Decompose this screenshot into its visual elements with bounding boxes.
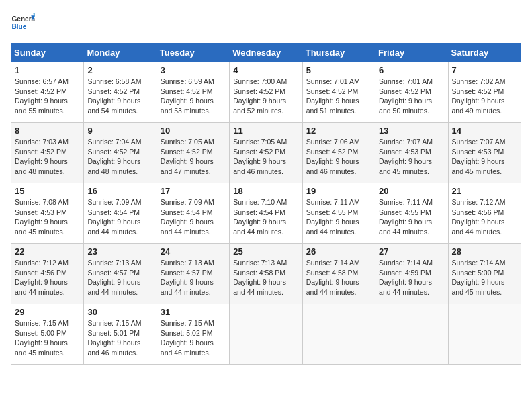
- day-detail: Sunrise: 7:13 AMSunset: 4:57 PMDaylight:…: [87, 259, 141, 296]
- day-number: 2: [87, 65, 152, 75]
- calendar-cell: 13 Sunrise: 7:07 AMSunset: 4:53 PMDaylig…: [375, 123, 448, 183]
- day-number: 12: [306, 126, 371, 136]
- day-number: 13: [379, 126, 444, 136]
- calendar-cell: 9 Sunrise: 7:04 AMSunset: 4:52 PMDayligh…: [84, 123, 157, 183]
- calendar-cell: 18 Sunrise: 7:10 AMSunset: 4:54 PMDaylig…: [230, 183, 302, 244]
- day-detail: Sunrise: 7:09 AMSunset: 4:54 PMDaylight:…: [161, 198, 214, 236]
- weekday-header-thursday: Thursday: [302, 44, 375, 62]
- calendar-cell: 24 Sunrise: 7:13 AMSunset: 4:57 PMDaylig…: [157, 244, 229, 304]
- day-detail: Sunrise: 7:13 AMSunset: 4:57 PMDaylight:…: [161, 259, 214, 296]
- calendar-week-row: 29 Sunrise: 7:15 AMSunset: 5:00 PMDaylig…: [11, 304, 521, 365]
- calendar-cell: 26 Sunrise: 7:14 AMSunset: 4:58 PMDaylig…: [302, 244, 375, 304]
- calendar-cell: 25 Sunrise: 7:13 AMSunset: 4:58 PMDaylig…: [230, 244, 302, 304]
- calendar-cell: 22 Sunrise: 7:12 AMSunset: 4:56 PMDaylig…: [11, 244, 84, 304]
- calendar-cell: 10 Sunrise: 7:05 AMSunset: 4:52 PMDaylig…: [157, 123, 229, 183]
- day-number: 26: [306, 246, 371, 257]
- day-detail: Sunrise: 7:11 AMSunset: 4:55 PMDaylight:…: [306, 198, 360, 236]
- weekday-header-monday: Monday: [84, 44, 157, 62]
- day-detail: Sunrise: 7:05 AMSunset: 4:52 PMDaylight:…: [161, 138, 214, 175]
- calendar-cell: 19 Sunrise: 7:11 AMSunset: 4:55 PMDaylig…: [302, 183, 375, 244]
- day-number: 4: [233, 65, 298, 75]
- day-number: 8: [15, 126, 80, 136]
- logo-icon: General Blue: [11, 11, 35, 35]
- day-number: 14: [452, 126, 517, 136]
- calendar-table: SundayMondayTuesdayWednesdayThursdayFrid…: [11, 43, 521, 365]
- calendar-cell: 21 Sunrise: 7:12 AMSunset: 4:56 PMDaylig…: [448, 183, 521, 244]
- day-detail: Sunrise: 7:08 AMSunset: 4:53 PMDaylight:…: [15, 198, 69, 236]
- day-detail: Sunrise: 7:15 AMSunset: 5:01 PMDaylight:…: [87, 319, 141, 357]
- day-detail: Sunrise: 6:59 AMSunset: 4:52 PMDaylight:…: [161, 77, 214, 115]
- calendar-cell: 14 Sunrise: 7:07 AMSunset: 4:53 PMDaylig…: [448, 123, 521, 183]
- calendar-cell: [302, 304, 375, 365]
- day-number: 20: [379, 186, 444, 196]
- day-number: 9: [87, 126, 152, 136]
- weekday-header-saturday: Saturday: [448, 44, 521, 62]
- day-number: 11: [233, 126, 298, 136]
- day-detail: Sunrise: 7:12 AMSunset: 4:56 PMDaylight:…: [452, 198, 506, 236]
- day-detail: Sunrise: 7:14 AMSunset: 5:00 PMDaylight:…: [452, 259, 506, 296]
- day-detail: Sunrise: 7:05 AMSunset: 4:52 PMDaylight:…: [233, 138, 287, 175]
- calendar-cell: 3 Sunrise: 6:59 AMSunset: 4:52 PMDayligh…: [157, 62, 229, 123]
- day-number: 24: [161, 246, 226, 257]
- day-detail: Sunrise: 7:09 AMSunset: 4:54 PMDaylight:…: [87, 198, 141, 236]
- day-number: 28: [452, 246, 517, 257]
- day-number: 30: [87, 307, 152, 317]
- day-number: 23: [87, 246, 152, 257]
- calendar-week-row: 22 Sunrise: 7:12 AMSunset: 4:56 PMDaylig…: [11, 244, 521, 304]
- day-number: 10: [161, 126, 226, 136]
- day-detail: Sunrise: 7:01 AMSunset: 4:52 PMDaylight:…: [379, 77, 433, 115]
- day-number: 16: [87, 186, 152, 196]
- day-number: 27: [379, 246, 444, 257]
- day-detail: Sunrise: 7:00 AMSunset: 4:52 PMDaylight:…: [233, 77, 287, 115]
- day-number: 1: [15, 65, 80, 75]
- calendar-cell: 11 Sunrise: 7:05 AMSunset: 4:52 PMDaylig…: [230, 123, 302, 183]
- weekday-header-wednesday: Wednesday: [230, 44, 302, 62]
- calendar-cell: [448, 304, 521, 365]
- day-detail: Sunrise: 7:01 AMSunset: 4:52 PMDaylight:…: [306, 77, 360, 115]
- calendar-cell: 28 Sunrise: 7:14 AMSunset: 5:00 PMDaylig…: [448, 244, 521, 304]
- day-number: 22: [15, 246, 80, 257]
- day-detail: Sunrise: 7:10 AMSunset: 4:54 PMDaylight:…: [233, 198, 287, 236]
- day-detail: Sunrise: 6:57 AMSunset: 4:52 PMDaylight:…: [15, 77, 69, 115]
- calendar-body: 1 Sunrise: 6:57 AMSunset: 4:52 PMDayligh…: [11, 62, 521, 365]
- weekday-header-friday: Friday: [375, 44, 448, 62]
- calendar-cell: 7 Sunrise: 7:02 AMSunset: 4:52 PMDayligh…: [448, 62, 521, 123]
- calendar-cell: 8 Sunrise: 7:03 AMSunset: 4:52 PMDayligh…: [11, 123, 84, 183]
- day-detail: Sunrise: 7:03 AMSunset: 4:52 PMDaylight:…: [15, 138, 69, 175]
- calendar-cell: 31 Sunrise: 7:15 AMSunset: 5:02 PMDaylig…: [157, 304, 229, 365]
- day-number: 15: [15, 186, 80, 196]
- day-number: 18: [233, 186, 298, 196]
- calendar-cell: 1 Sunrise: 6:57 AMSunset: 4:52 PMDayligh…: [11, 62, 84, 123]
- weekday-header-sunday: Sunday: [11, 44, 84, 62]
- day-detail: Sunrise: 7:11 AMSunset: 4:55 PMDaylight:…: [379, 198, 433, 236]
- day-detail: Sunrise: 7:02 AMSunset: 4:52 PMDaylight:…: [452, 77, 506, 115]
- calendar-cell: 29 Sunrise: 7:15 AMSunset: 5:00 PMDaylig…: [11, 304, 84, 365]
- logo: General Blue: [11, 11, 35, 35]
- day-number: 31: [161, 307, 226, 317]
- calendar-cell: 30 Sunrise: 7:15 AMSunset: 5:01 PMDaylig…: [84, 304, 157, 365]
- day-number: 7: [452, 65, 517, 75]
- day-number: 19: [306, 186, 371, 196]
- calendar-cell: 4 Sunrise: 7:00 AMSunset: 4:52 PMDayligh…: [230, 62, 302, 123]
- calendar-cell: 16 Sunrise: 7:09 AMSunset: 4:54 PMDaylig…: [84, 183, 157, 244]
- day-detail: Sunrise: 7:13 AMSunset: 4:58 PMDaylight:…: [233, 259, 287, 296]
- day-number: 5: [306, 65, 371, 75]
- weekday-header-tuesday: Tuesday: [157, 44, 229, 62]
- calendar-cell: 2 Sunrise: 6:58 AMSunset: 4:52 PMDayligh…: [84, 62, 157, 123]
- day-number: 29: [15, 307, 80, 317]
- day-detail: Sunrise: 7:12 AMSunset: 4:56 PMDaylight:…: [15, 259, 69, 296]
- day-detail: Sunrise: 7:15 AMSunset: 5:02 PMDaylight:…: [161, 319, 214, 357]
- day-detail: Sunrise: 7:15 AMSunset: 5:00 PMDaylight:…: [15, 319, 69, 357]
- svg-text:Blue: Blue: [11, 23, 26, 30]
- calendar-cell: 23 Sunrise: 7:13 AMSunset: 4:57 PMDaylig…: [84, 244, 157, 304]
- day-number: 25: [233, 246, 298, 257]
- day-detail: Sunrise: 6:58 AMSunset: 4:52 PMDaylight:…: [87, 77, 141, 115]
- day-detail: Sunrise: 7:14 AMSunset: 4:59 PMDaylight:…: [379, 259, 433, 296]
- calendar-cell: [230, 304, 302, 365]
- calendar-cell: 5 Sunrise: 7:01 AMSunset: 4:52 PMDayligh…: [302, 62, 375, 123]
- calendar-cell: 17 Sunrise: 7:09 AMSunset: 4:54 PMDaylig…: [157, 183, 229, 244]
- calendar-week-row: 8 Sunrise: 7:03 AMSunset: 4:52 PMDayligh…: [11, 123, 521, 183]
- weekday-header-row: SundayMondayTuesdayWednesdayThursdayFrid…: [11, 44, 521, 62]
- calendar-week-row: 1 Sunrise: 6:57 AMSunset: 4:52 PMDayligh…: [11, 62, 521, 123]
- calendar-cell: 27 Sunrise: 7:14 AMSunset: 4:59 PMDaylig…: [375, 244, 448, 304]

◆ **What you are asked to do**: Where does the word "header" appear in the records above? Return every line that holds it.

◆ **Output of the task**:
- weekday-header-thursday: Thursday: [302, 44, 375, 62]
- weekday-header-monday: Monday: [84, 44, 157, 62]
- weekday-header-saturday: Saturday: [448, 44, 521, 62]
- weekday-header-wednesday: Wednesday: [230, 44, 302, 62]
- weekday-header-friday: Friday: [375, 44, 448, 62]
- weekday-header-sunday: Sunday: [11, 44, 84, 62]
- weekday-header-tuesday: Tuesday: [157, 44, 229, 62]
- weekday-header-row: SundayMondayTuesdayWednesdayThursdayFrid…: [11, 44, 521, 62]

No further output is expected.